Managing information and knowledge is an important role within an organization. Let's define some terminology. Information management is managing the process of acquiring, analyzing, disseminating, and owning information. Knowledge management is the how you record, retain, and disseminate knowledge. Knowledge is the application of information.
In managing information is it critical to have an information owner. The owner has access to the information, knows how to interpret the information and most importantly is the one to sign off on the information's use. It is not uncommon for someone to have access to information from which they run an analysis with wrong assumptions. The information could be incomplete or inappropriate. It is important for people within the organization confer with the appropriate information manager before they set out to perform an analysis. It may sound bureaucratic but it can lead to preventing costly mistakes.
In the context of the commercial operations of a power company we can divide information into different time horizons. The past, the present and the future. Examples of the past information is your settlements data and performance data. The present is your real time business intelligence such as what is my power plant doing now and what is happening in the marketplace. The future are your forecasts, forward curves and budgets.

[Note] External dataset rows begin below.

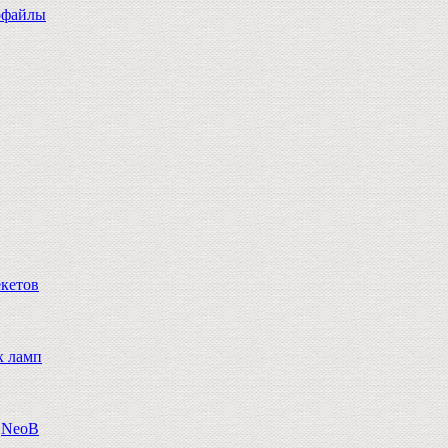
офайлы
екетов
х ламп
n,NeoB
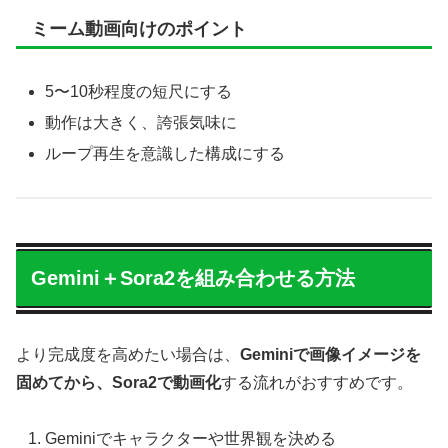
ミーム動画向けのポイント
5〜10秒程度の短尺にする
動作は大きく、誇張気味に
ループ再生を意識した構成にする
Gemini＋Sora2を組み合わせる方法
より完成度を高めたい場合は、
Geminiで画像イメージを
固めてから、Sora2で動画化
する流れがおすすめです。
Geminiでキャラクターや世界観を決める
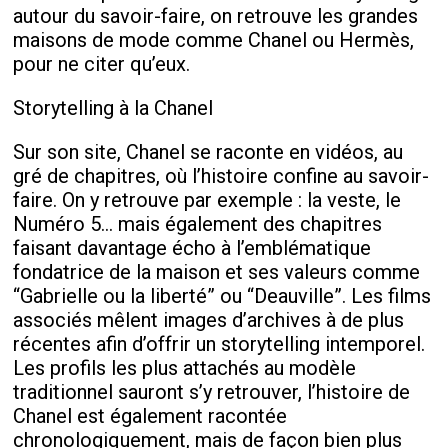
autour du savoir-faire, on retrouve les grandes
maisons de mode comme Chanel ou Hermès,
pour ne citer qu’eux.
Storytelling à la Chanel
Sur son site, Chanel se raconte en vidéos, au
gré de chapitres, où l’histoire confine au savoir-
faire. On y retrouve par exemple : la veste, le
Numéro 5… mais également des chapitres
faisant davantage écho à l’emblématique
fondatrice de la maison et ses valeurs comme
“Gabrielle ou la liberté” ou “Deauville”. Les films
associés mêlent images d’archives à de plus
récentes afin d’offrir un storytelling intemporel.
Les profils les plus attachés au modèle
traditionnel sauront s’y retrouver, l’histoire de
Chanel est également racontée
chronologiquement, mais de façon bien plus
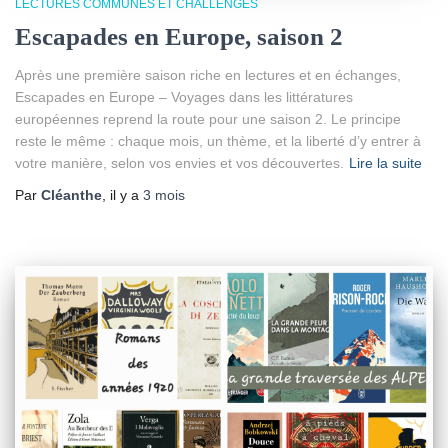
LECTURES COMMUNES ET CHALLENGES
Escapades en Europe, saison 2
Après une première saison riche en lectures et en échanges,
Escapades en Europe – Voyages dans les littératures
européennes reprend la route pour une saison 2. Le principe
reste le même : chaque mois, un thème, et la liberté d’y entrer à
votre manière, selon vos envies et vos découvertes.
Lire la suite
Par
Cléanthe
, il y a
3 mois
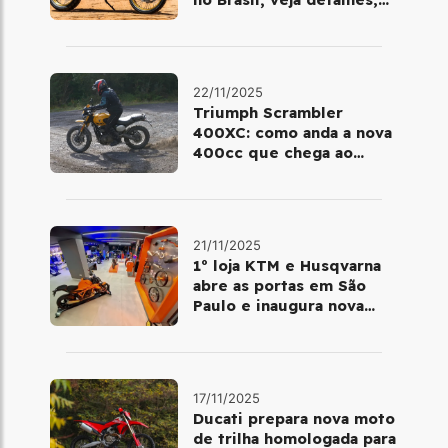
cores e preço
22/11/2025
Triumph Scrambler
400XC: como anda a nova
400cc que chega ao
Brasil em dezembro
21/11/2025
1º loja KTM e Husqvarna
abre as portas em São
Paulo e inaugura nova
fase da marca no Brasil
17/11/2025
Ducati prepara nova moto
de trilha homologada para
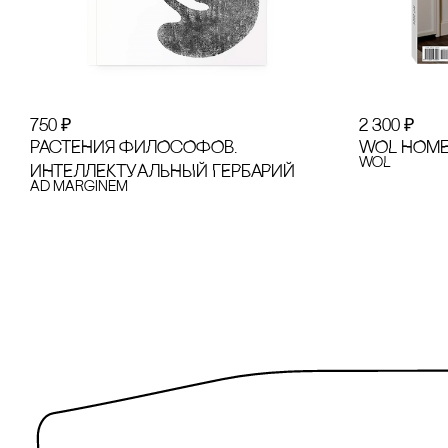
750
₽
2 300
₽
РАсТЕНИЯ ФИЛОсОФОВ.
WOL НОМЕ
WoL
ИНТЕЛЛЕКТУАЛЬНЫЙ ГЕРБАРИЙ
Ad Marginem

It is important that anyone doing an analysis in any of the three horizons confers with the appropriate manager. Here are three examples where problems can occur with each horizon. The future horizon is perhaps the most troublesome since by its nature an analysis is an educated guess. Where an analysis can run into trouble is when one price forecast is used to drive budget and another forecast is used to value a power contract. There should be consistency between the underlying assumptions—unless of course it was intended. The past can be equally troublesome. If someone wants to do an analysis on settlements data they need to know if the data most current (the market will send rebills). A more specific analysis that hangs up many inexperienced people is when looking at energy revenues. An inexperienced analyst would overlook make whole payments for those times the unit was asked to run uneconomically (below their bid). In the present an analyst can be looking for real time operations data. It is not too uncommon to have feeds for similar data like power plant output. Typically there are at least three meter feeds: the plant's internal meters, the market/iso meters and the metering authority meters. Which is the relevant one for the analysis? Is the meter a net or gross value? If something happens to the meter where you are receiving poor values who do you call? There are many examples of improper use of information. There is a cost to using the inappropriate data point.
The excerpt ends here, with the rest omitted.